[Source records — start]
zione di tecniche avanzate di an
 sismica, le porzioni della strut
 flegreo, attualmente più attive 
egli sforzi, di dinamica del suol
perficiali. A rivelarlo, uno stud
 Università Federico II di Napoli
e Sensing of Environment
[Source records — finish]
[Source records — start]
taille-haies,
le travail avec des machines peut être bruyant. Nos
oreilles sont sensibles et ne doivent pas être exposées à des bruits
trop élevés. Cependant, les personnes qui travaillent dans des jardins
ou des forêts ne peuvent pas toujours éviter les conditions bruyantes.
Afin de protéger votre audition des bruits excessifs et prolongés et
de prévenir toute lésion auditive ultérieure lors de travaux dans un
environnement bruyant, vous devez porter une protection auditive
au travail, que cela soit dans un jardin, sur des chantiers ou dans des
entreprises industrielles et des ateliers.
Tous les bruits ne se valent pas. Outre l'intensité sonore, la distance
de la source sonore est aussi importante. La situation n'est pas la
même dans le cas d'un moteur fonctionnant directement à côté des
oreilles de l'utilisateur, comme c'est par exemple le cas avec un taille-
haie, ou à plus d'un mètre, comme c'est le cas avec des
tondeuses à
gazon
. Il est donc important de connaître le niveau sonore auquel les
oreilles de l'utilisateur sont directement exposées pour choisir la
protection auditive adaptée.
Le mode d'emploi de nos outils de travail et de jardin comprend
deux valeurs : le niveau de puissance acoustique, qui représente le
[Source records — finish]
Aim of the exercise:
Wherever the string "niveau" appears in the listing above, show the whole line.

Exercise result:
. Il est donc important de connaître le niveau sonore auquel les
deux valeurs : le niveau de puissance acoustique, qui représente le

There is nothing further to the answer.